Brief :: Pick out each line below containing "Datagram".

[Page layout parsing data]
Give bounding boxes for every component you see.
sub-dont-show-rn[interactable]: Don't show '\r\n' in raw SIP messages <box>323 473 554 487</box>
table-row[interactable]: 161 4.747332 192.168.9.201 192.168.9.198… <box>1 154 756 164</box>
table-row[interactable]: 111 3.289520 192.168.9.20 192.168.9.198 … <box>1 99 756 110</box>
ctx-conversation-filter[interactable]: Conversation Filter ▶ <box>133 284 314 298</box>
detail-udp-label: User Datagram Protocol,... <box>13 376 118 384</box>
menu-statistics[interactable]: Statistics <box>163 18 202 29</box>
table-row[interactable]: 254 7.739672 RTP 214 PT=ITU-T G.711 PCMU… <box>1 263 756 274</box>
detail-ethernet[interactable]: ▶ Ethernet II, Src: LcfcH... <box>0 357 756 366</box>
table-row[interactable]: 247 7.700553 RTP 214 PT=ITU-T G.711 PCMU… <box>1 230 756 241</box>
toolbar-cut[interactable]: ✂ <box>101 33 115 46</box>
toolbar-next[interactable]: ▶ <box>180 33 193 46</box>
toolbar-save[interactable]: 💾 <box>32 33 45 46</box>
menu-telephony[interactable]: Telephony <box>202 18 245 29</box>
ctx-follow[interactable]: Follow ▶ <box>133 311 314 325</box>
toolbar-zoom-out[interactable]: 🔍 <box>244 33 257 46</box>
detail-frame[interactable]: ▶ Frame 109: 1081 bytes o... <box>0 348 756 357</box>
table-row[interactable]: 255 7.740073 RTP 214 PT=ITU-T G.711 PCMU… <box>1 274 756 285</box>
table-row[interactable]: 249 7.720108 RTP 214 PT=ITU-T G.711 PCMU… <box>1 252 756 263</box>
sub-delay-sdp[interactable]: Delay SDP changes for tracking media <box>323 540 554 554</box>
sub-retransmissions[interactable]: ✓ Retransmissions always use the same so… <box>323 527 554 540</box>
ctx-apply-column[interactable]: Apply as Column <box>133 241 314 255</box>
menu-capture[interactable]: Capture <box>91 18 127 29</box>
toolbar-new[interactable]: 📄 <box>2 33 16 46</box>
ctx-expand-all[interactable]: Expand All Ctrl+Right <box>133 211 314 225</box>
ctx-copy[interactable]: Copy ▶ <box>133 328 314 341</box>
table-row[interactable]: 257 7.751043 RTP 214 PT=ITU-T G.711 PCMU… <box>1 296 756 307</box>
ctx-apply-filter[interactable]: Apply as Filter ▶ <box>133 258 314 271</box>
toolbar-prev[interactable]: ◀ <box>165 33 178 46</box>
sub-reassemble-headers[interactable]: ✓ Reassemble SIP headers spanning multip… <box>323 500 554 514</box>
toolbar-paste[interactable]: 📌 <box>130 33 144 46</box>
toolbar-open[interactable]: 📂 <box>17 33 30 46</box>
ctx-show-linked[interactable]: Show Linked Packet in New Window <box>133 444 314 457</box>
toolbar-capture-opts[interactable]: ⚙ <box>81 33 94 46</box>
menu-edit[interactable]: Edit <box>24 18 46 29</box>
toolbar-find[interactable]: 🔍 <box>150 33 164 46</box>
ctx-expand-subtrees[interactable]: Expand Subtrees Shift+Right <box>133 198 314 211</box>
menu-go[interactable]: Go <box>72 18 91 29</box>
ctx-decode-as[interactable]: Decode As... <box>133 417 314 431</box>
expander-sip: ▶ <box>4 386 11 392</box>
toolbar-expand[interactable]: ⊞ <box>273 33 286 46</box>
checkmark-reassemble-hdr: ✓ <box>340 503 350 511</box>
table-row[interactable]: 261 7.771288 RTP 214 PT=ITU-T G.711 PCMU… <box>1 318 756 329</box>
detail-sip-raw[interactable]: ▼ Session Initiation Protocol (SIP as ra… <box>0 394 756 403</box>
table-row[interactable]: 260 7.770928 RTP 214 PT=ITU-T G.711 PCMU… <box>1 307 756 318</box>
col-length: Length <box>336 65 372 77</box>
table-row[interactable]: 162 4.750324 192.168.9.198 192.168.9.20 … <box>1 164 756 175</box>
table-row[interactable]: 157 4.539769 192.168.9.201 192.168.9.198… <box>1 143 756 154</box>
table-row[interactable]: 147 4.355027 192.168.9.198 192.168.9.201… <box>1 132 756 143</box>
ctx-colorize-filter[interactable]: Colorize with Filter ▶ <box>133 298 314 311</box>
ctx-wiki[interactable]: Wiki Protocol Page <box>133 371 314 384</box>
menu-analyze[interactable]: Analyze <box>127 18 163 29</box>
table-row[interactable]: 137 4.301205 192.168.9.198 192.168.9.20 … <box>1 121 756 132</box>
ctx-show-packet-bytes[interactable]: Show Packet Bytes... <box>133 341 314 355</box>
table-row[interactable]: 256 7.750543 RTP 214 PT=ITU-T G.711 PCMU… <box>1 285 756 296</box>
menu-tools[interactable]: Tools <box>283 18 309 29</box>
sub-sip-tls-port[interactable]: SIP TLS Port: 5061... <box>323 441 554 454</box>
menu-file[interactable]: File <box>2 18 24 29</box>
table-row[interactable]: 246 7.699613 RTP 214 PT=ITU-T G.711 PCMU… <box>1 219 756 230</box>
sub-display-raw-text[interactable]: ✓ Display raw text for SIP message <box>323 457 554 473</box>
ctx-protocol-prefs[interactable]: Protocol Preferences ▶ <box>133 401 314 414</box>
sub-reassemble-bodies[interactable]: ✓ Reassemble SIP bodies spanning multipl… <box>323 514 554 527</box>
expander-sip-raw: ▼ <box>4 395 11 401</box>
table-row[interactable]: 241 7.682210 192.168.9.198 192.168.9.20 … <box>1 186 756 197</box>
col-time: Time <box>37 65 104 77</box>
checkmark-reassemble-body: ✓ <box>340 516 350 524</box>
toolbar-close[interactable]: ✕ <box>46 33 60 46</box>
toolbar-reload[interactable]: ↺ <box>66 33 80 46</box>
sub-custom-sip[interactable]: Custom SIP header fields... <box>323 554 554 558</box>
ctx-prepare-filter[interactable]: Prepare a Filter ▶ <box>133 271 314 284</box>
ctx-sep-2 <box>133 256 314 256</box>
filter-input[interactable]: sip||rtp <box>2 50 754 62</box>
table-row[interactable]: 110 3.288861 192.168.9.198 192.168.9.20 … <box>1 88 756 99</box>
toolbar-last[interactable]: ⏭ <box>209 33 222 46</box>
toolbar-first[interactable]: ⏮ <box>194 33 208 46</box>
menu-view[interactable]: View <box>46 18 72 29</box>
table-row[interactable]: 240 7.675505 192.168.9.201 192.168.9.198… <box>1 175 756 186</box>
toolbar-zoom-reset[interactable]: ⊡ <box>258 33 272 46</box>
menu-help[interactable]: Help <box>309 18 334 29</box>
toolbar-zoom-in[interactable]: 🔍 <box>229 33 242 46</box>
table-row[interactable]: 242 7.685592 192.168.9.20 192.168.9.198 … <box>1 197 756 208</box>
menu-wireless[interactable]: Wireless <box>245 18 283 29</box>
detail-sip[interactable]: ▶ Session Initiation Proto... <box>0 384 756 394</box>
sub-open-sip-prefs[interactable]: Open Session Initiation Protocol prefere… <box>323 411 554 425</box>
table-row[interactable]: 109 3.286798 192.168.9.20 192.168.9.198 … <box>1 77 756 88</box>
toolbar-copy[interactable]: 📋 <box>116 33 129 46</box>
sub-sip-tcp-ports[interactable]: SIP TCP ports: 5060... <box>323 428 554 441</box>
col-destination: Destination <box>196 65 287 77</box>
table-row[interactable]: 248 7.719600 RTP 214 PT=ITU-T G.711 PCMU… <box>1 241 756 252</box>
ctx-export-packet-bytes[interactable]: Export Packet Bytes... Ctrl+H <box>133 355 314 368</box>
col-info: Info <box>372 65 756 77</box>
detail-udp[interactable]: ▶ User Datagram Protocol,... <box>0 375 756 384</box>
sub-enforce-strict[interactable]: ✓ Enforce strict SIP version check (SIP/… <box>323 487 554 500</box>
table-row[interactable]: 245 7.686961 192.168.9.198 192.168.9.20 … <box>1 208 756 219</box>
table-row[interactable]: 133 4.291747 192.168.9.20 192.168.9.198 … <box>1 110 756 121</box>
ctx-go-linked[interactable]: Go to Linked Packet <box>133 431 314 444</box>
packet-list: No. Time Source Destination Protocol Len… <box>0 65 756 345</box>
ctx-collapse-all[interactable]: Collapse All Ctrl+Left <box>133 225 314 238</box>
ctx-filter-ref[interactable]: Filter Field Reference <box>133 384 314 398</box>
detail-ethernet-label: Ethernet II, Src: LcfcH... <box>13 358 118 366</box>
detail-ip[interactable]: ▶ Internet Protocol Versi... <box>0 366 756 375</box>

Output of the task ::
detail-udp-label: User Datagram Protocol,... <box>13 376 118 384</box>
detail-udp[interactable]: ▶ User Datagram Protocol,... <box>0 375 756 384</box>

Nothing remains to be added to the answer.